[Dataset entries]

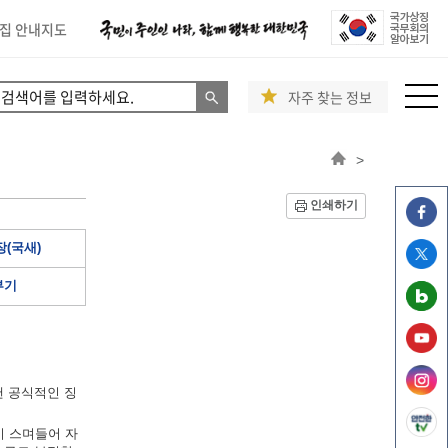
집 안내지도
자주 찾는 정보
>
인쇄하기
(국새)
부기
낸 공식적인 징
이 스며들어 자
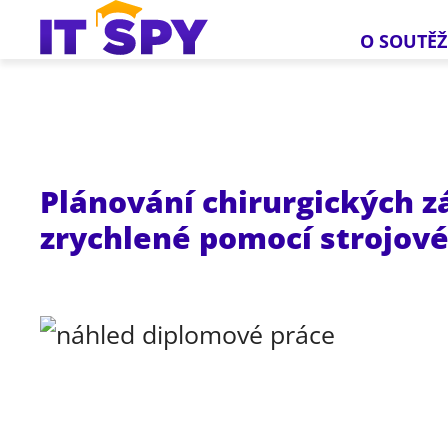
O SOUTĚŽ
Plánování chirurgických 
zrychlené pomocí strojov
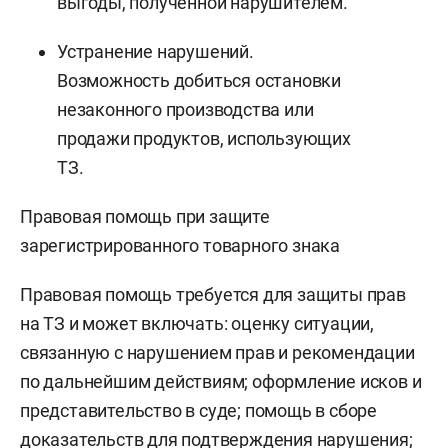
выгоды, полученной нарушителем.
Устранение нарушений.
Возможность добиться остановки
незаконного производства или
продажи продуктов, использующих
ТЗ.
Правовая помощь при защите
зарегистрированного товарного знака
Правовая помощь требуется для защиты прав
на ТЗ и может включать: оценку ситуации,
связанную с нарушением прав и рекомендации
по дальнейшим действиям; оформление исков и
представительство в суде; помощь в сборе
доказательств для подтверждения нарушения;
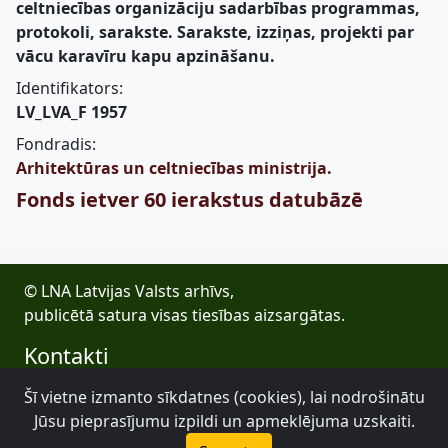
celtniecības organizāciju sadarbības programmas,
protokoli, sarakste. Sarakste, izziņas, projekti par
vācu karavīru kapu apzināšanu.
Identifikators:
LV_LVA_F 1957
Fondradis:
Arhitektūras un celtniecības ministrija.
Fonds ietver 60 ierakstus datubāzē
© LNA Latvijas Valsts arhīvs,
publicētā satura visas tiesības aizsargātas.
Kontakti
E-pasts: lva@arhivi.gov.lv
Šī vietne izmanto sīkdatnes (cookies), lai nodrošinātu
Tālrunis: +371 20027447
Jūsu pieprasījumu izpildi un apmeklējuma uzskaiti.
Bezdelīgu 1A, Rīga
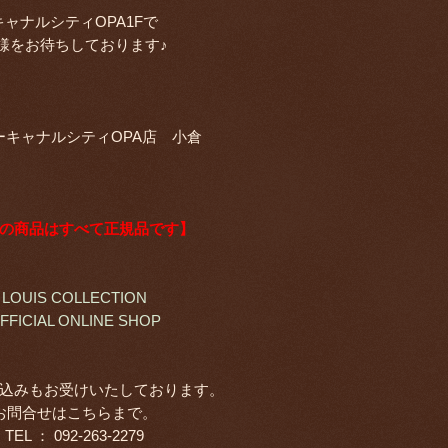
キャナルシティOPA1Fで
様をお待ちしております♪
ーキャナルシティOPA店 小倉
の商品はすべて正規品です】
LOUIS COLLECTION
FFICIAL ONLINE SHOP
込みもお受けいたしております。
お問合せはこちらまで。
TEL ： 092-263-2279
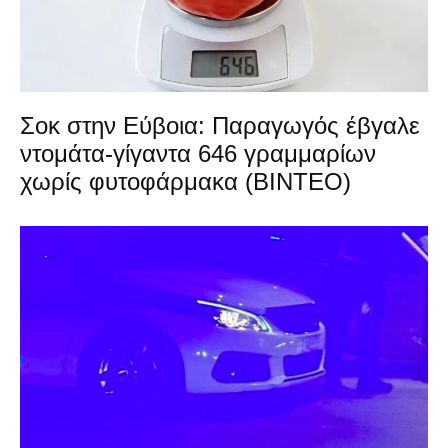
Σοκ στην Εύβοια: Παραγωγός έβγαλε
ντομάτα-γίγαντα 646 γραμμαρίων
χωρίς φυτοφάρμακα (ΒΙΝΤΕΟ)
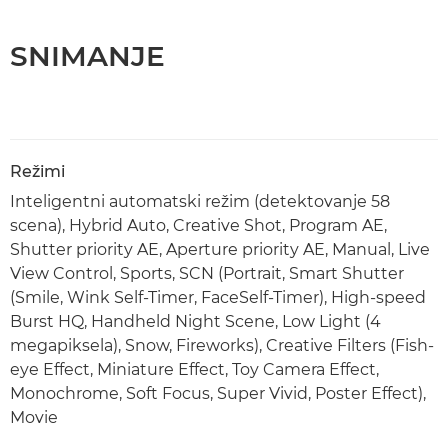
SNIMANJE
Režimi
Inteligentni automatski režim (detektovanje 58
scena), Hybrid Auto, Creative Shot, Program AE,
Shutter priority AE, Aperture priority AE, Manual, Live
View Control, Sports, SCN (Portrait, Smart Shutter
(Smile, Wink Self-Timer, FaceSelf-Timer), High-speed
Burst HQ, Handheld Night Scene, Low Light (4
megapiksela), Snow, Fireworks), Creative Filters (Fish-
eye Effect, Miniature Effect, Toy Camera Effect,
Monochrome, Soft Focus, Super Vivid, Poster Effect),
Movie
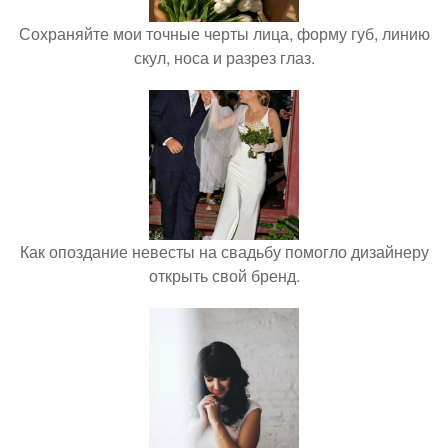
Сохраняйте мои точные черты лица, форму губ, линию
скул, носа и разрез глаз.
Как опоздание невесты на свадьбу помогло дизайнеру
открыть свой бренд.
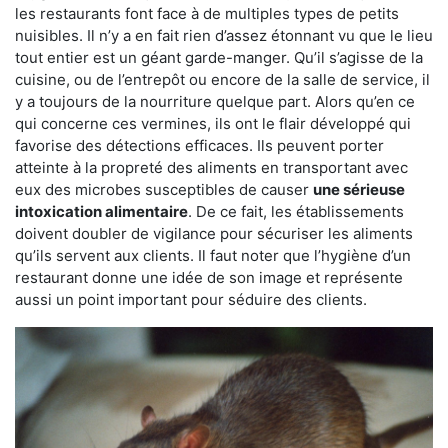
les restaurants font face à de multiples types de petits
nuisibles. Il n’y a en fait rien d’assez étonnant vu que le lieu
tout entier est un géant garde-manger. Qu’il s’agisse de la
cuisine, ou de l’entrepôt ou encore de la salle de service, il
y a toujours de la nourriture quelque part. Alors qu’en ce
qui concerne ces vermines, ils ont le flair développé qui
favorise des détections efficaces. Ils peuvent porter
atteinte à la propreté des aliments en transportant avec
eux des microbes susceptibles de causer
une sérieuse
intoxication alimentaire
. De ce fait, les établissements
doivent doubler de vigilance pour sécuriser les aliments
qu’ils servent aux clients. Il faut noter que l’hygiène d’un
restaurant donne une idée de son image et représente
aussi un point important pour séduire des clients.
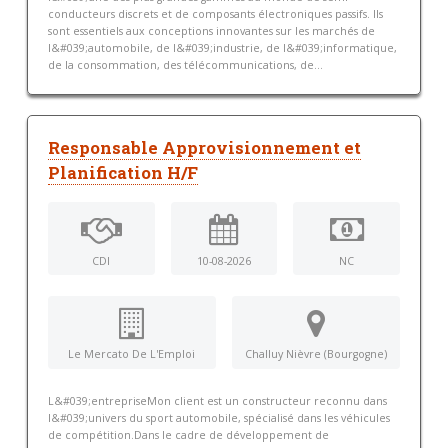
conducteurs discrets et de composants électroniques passifs. Ils
sont essentiels aux conceptions innovantes sur les marchés de
l&#039;automobile, de l&#039;industrie, de l&#039;informatique,
de la consommation, des télécommunications, de...
Responsable Approvisionnement et
Planification H/F
CDI
10-08-2026
NC
Le Mercato De L'Emploi
Challuy Nièvre (Bourgogne)
L&#039;entrepriseMon client est un constructeur reconnu dans
l&#039;univers du sport automobile, spécialisé dans les véhicules
de compétition.Dans le cadre de développement de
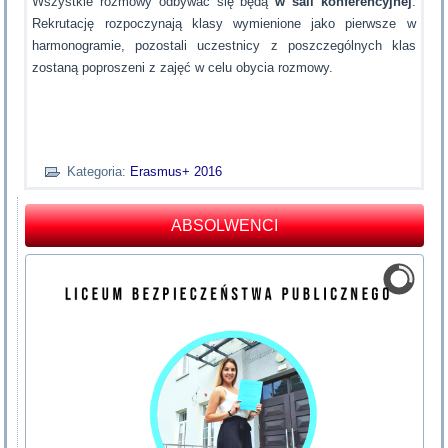
Wszystkie rozmowy odbywać się będą
w sali konferencyjnej
.
Rekrutację rozpoczynają klasy wymienione jako pierwsze w
harmonogramie, pozostali uczestnicy z poszczególnych klas
zostaną poproszeni z zajęć w celu obycia rozmowy.
Kategoria:
Erasmus+ 2016
ABSOLWENCI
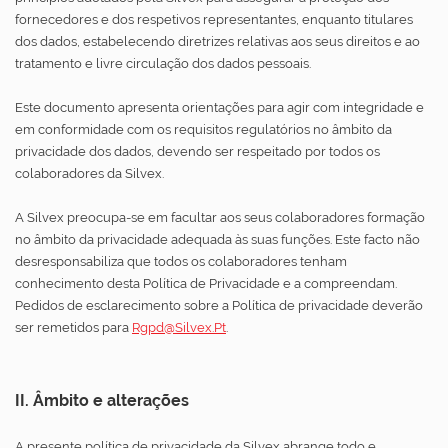
fornecedores e dos respetivos representantes, enquanto titulares
dos dados, estabelecendo diretrizes relativas aos seus direitos e ao
tratamento e livre circulação dos dados pessoais.
Este documento apresenta orientações para agir com integridade e
em conformidade com os requisitos regulatórios no âmbito da
privacidade dos dados, devendo ser respeitado por todos os
colaboradores da Silvex.
A Silvex preocupa-se em facultar aos seus colaboradores formação
no âmbito da privacidade adequada às suas funções. Este facto não
desresponsabiliza que todos os colaboradores tenham
conhecimento desta Política de Privacidade e a compreendam.
Pedidos de esclarecimento sobre a Política de privacidade deverão
ser remetidos para
Rgpd@silvex.pt
.
II. Âmbito e alterações
A presente política de privacidade da Silvex abrange todo e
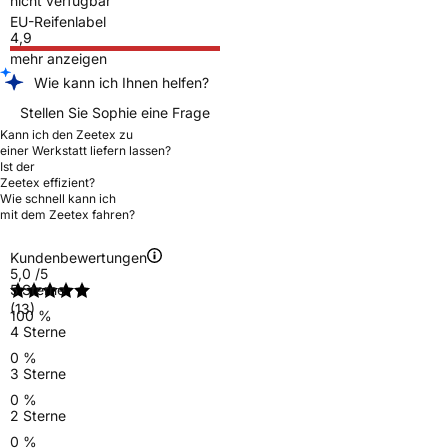
nicht verfügbar
EU-Reifenlabel
4,9
mehr anzeigen
Wie kann ich Ihnen helfen?
Stellen Sie Sophie eine Frage
Kann ich den Zeetex zu
einer Werkstatt liefern lassen?
Ist der
Zeetex effizient?
Wie schnell kann ich
mit dem Zeetex fahren?
Kundenbewertungen
5,0
/5
5 Sterne
(13)
100 %
4 Sterne
0 %
3 Sterne
0 %
2 Sterne
0 %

== Problem requirements ==
Reproduce exactly the entries from their first line through the line containing "открыть свой бренд.", including both, and omit any pictures.

== Task response ==
집 안내지도
자주 찾는 정보
>
인쇄하기
(국새)
부기
낸 공식적인 징
이 스며들어 자
O SOUTĚŽ
Plánování chirurgických 
zrychlené pomocí strojov
выгоды, полученной нарушителем.
Устранение нарушений.
Возможность добиться остановки
незаконного производства или
продажи продуктов, использующих
ТЗ.
Правовая помощь при защите
зарегистрированного товарного знака
Правовая помощь требуется для защиты прав
на ТЗ и может включать: оценку ситуации,
связанную с нарушением прав и рекомендации
по дальнейшим действиям; оформление исков и
представительство в суде; помощь в сборе
доказательств для подтверждения нарушения;
celtniecības organizāciju sadarbības programmas,
protokoli, sarakste. Sarakste, izziņas, projekti par
vācu karavīru kapu apzināšanu.
Identifikators:
LV_LVA_F 1957
Fondradis:
Arhitektūras un celtniecības ministrija.
Fonds ietver 60 ierakstus datubāzē
© LNA Latvijas Valsts arhīvs,
publicētā satura visas tiesības aizsargātas.
Kontakti
E-pasts: lva@arhivi.gov.lv
Šī vietne izmanto sīkdatnes (cookies), lai nodrošinātu
Tālrunis: +371 20027447
Jūsu pieprasījumu izpildi un apmeklējuma uzskaiti.
Bezdelīgu 1A, Rīga
キャナルシティOPA1Fで
様をお待ちしております♪
ーキャナルシティOPA店 小倉
の商品はすべて正規品です】
LOUIS COLLECTION
FFICIAL ONLINE SHOP
込みもお受けいたしております。
お問合せはこちらまで。
TEL ： 092-263-2279
Σοκ στην Εύβοια: Παραγωγός έβγαλε
ντομάτα-γίγαντα 646 γραμμαρίων
χωρίς φυτοφάρμακα (ΒΙΝΤΕΟ)
SNIMANJE
Režimi
Inteligentni automatski režim (detektovanje 58
scena), Hybrid Auto, Creative Shot, Program AE,
Shutter priority AE, Aperture priority AE, Manual, Live
View Control, Sports, SCN (Portrait, Smart Shutter
(Smile, Wink Self-Timer, FaceSelf-Timer), High-speed
Burst HQ, Handheld Night Scene, Low Light (4
megapiksela), Snow, Fireworks), Creative Filters (Fish-
eye Effect, Miniature Effect, Toy Camera Effect,
Monochrome, Soft Focus, Super Vivid, Poster Effect),
Movie
Сохраняйте мои точные черты лица, форму губ, линию
скул, носа и разрез глаз.
Как опоздание невесты на свадьбу помогло дизайнеру
открыть свой бренд.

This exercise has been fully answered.